Action item: Copy out, from the data, each line containing the string "Leopolis".

Given records:
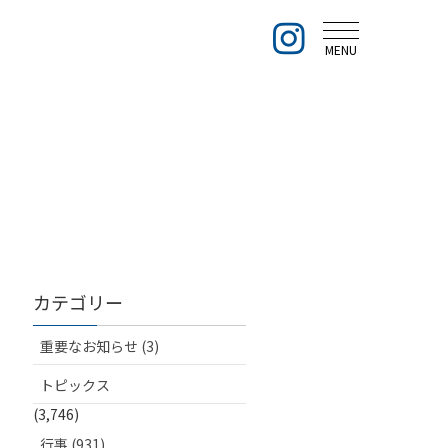
MENU
カテゴリー
重要なお知らせ (3)
トピックス
(3,746)
行事 (931)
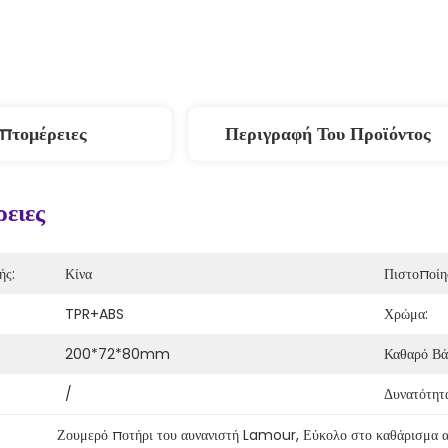
πτομέρειες
Περιγραφή Του Προϊόντος
ειες
ής:
Κίνα
Πιστοποίη
TPR+ABS
Χρώμα:
200*72*80mm
Καθαρό Βά
/
Δυνατότητ
Ζουμερό ποτήρι του αυνανιστή Lamour
, 
Εύκολο στο καθάρισμα α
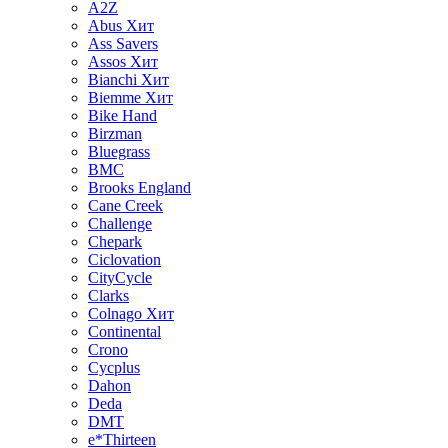
A2Z
Abus
Хит
Ass Savers
Assos
Хит
Bianchi
Хит
Biemme
Хит
Bike Hand
Birzman
Bluegrass
BMC
Brooks England
Cane Creek
Challenge
Chepark
Ciclovation
CityCycle
Clarks
Colnago
Хит
Continental
Crono
Cycplus
Dahon
Deda
DMT
e*Thirteen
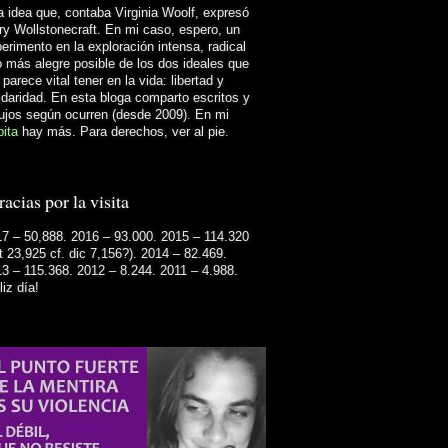
 idea que, contaba Virginia Woolf, expresó
y Wollstonecraft. En mi caso, espero, un
erimento en la exploración intensa, radical
o más alegre posible de los dos ideales que
parece vital tener en la vida: libertad y
idaridad. En esta bloga comparto escritos y
ujos según ocurren (desde 2009). En mi
ita
hay más. Para derechos, ver al pie.
acias por la visita
7 – 50,888. 2016 – 93.000. 2015 – 114.320
t 23,925 cf. dic 7,156?). 2014 – 82.469.
3 – 115.368. 2012 – 8.244. 2011 – 4.988.
liz día!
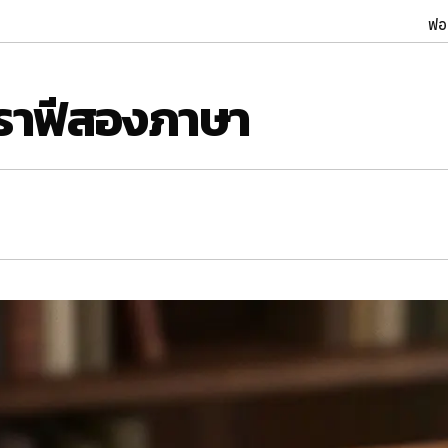
ฟอ
ปกราฟีสองภาษา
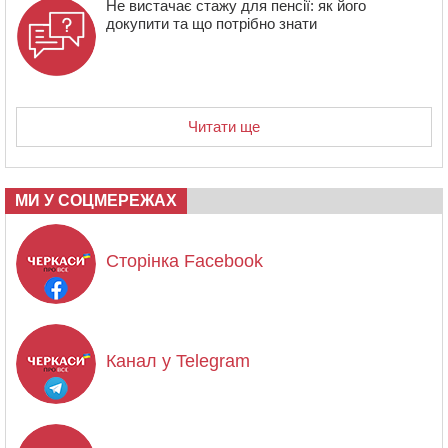
Не вистачає стажу для пенсії: як його
докупити та що потрібно знати
Читати ще
МИ У СОЦМЕРЕЖАХ
Сторінка Facebook
Канал у Telegram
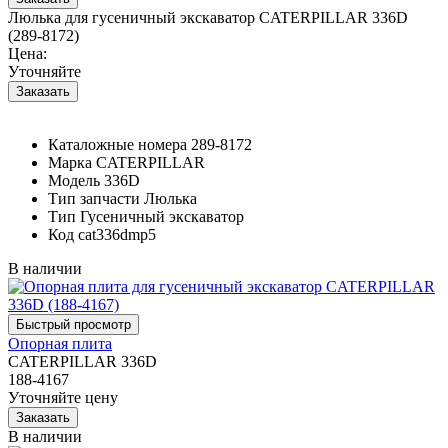
Люлька для гусеничный экскаватор CATERPILLAR 336D
(289-8172)
Цена:
Уточняйте
Каталожные номера
289-8172
Марка
CATERPILLAR
Модель
336D
Тип запчасти
Люлька
Тип
Гусеничный экскаватор
Код
cat336dmp5
В наличии
Опорная плита
CATERPILLAR 336D
188-4167
Уточняйте цену
В наличии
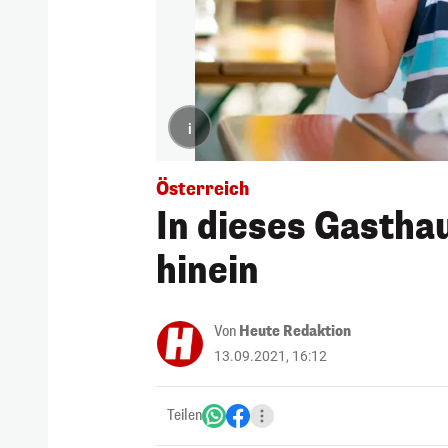
i
Österreich
In dieses Gastha
hinein
Von
Heute Redaktion
13.09.2021, 16:12
Teilen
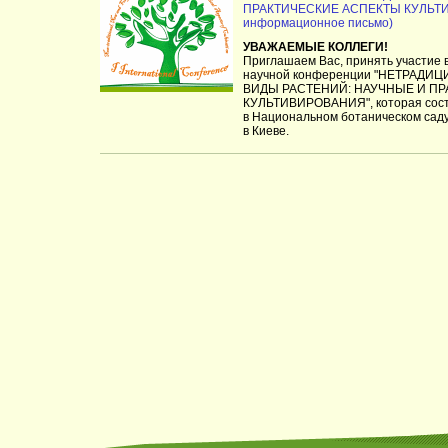
ПРАКТИЧЕСКИЕ АСПЕКТЫ КУЛЬТИ
информационное письмо)
УВАЖАЕМЫЕ КОЛЛЕГИ!
Приглашаем Вас, принять участие 
научной конференции "НЕТРАД
ВИДЫ РАСТЕНИЙ: НАУЧНЫЕ И П
КУЛЬТИВИРОВАНИЯ", которая состо
в Национальном ботаническом сад
в Киеве.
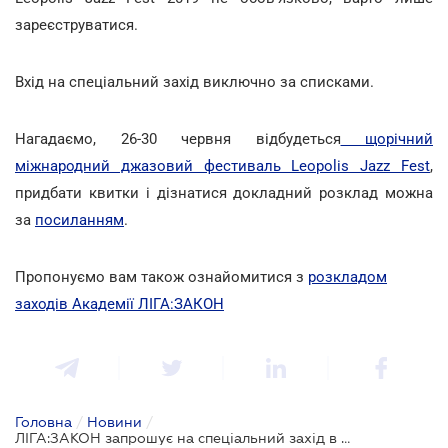
зареєструватися.
Вхід на спеціальний захід виключно за списками.
Нагадаємо, 26-30 червня відбудеться
щорічний
міжнародний джазовий фестиваль Leopolis Jazz Fest
,
придбати квитки і дізнатися докладний розклад можна
за
посиланням
.
Пропонуємо вам також ознайомитися з
розкладом
заходів Академії ЛІГА:ЗАКОН
Головна
/
Новини
/
ЛІГА:ЗАКОН запрошує на спеціальний захід в рамках Leopolis jazz fest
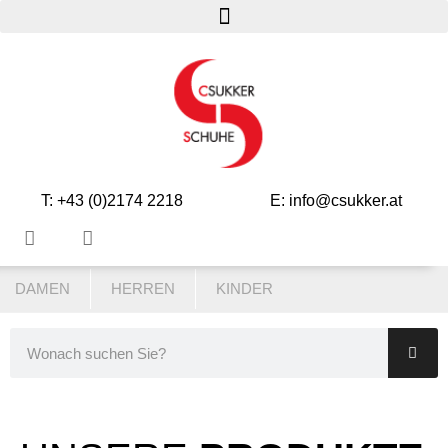
T: +43 (0)2174 2218
E: info@csukker.at
DAMEN
HERREN
KINDER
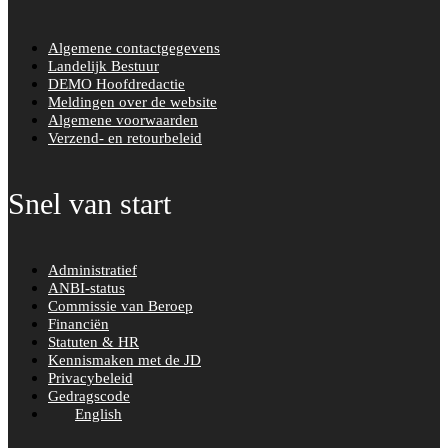
k
a
m
Algemene contactgegevens
Landelijk Bestuur
DEMO Hoofdredactie
Meldingen over de website
Algemene voorwaarden
Verzend- en retourbeleid
Snel van start
Administratief
ANBI-status
Commissie van Beroep
Financiën
Statuten & HR
Kennismaken met de JD
Privacybeleid
Gedragscode
English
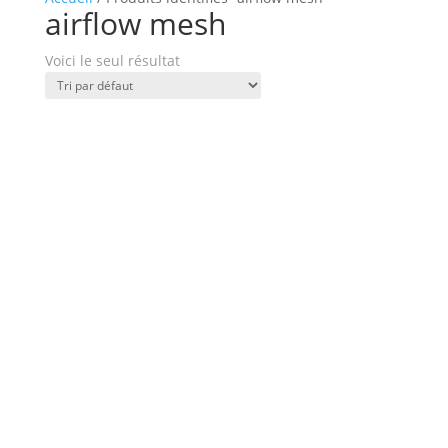
airflow mesh
Voici le seul résultat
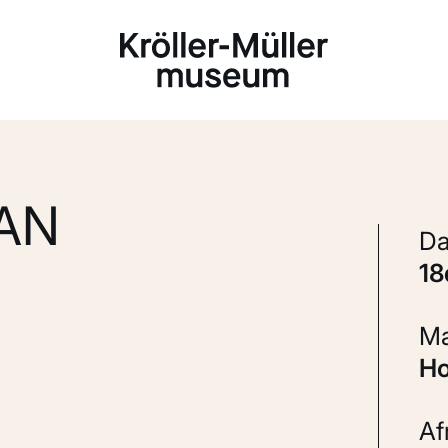
Laden...
AN
1
H
A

Answer area:
міжнародний джазовий фестиваль Leopolis Jazz Fest
ЛІГА:ЗАКОН запрошує на спеціальний захід в рамках Leopolis jazz fest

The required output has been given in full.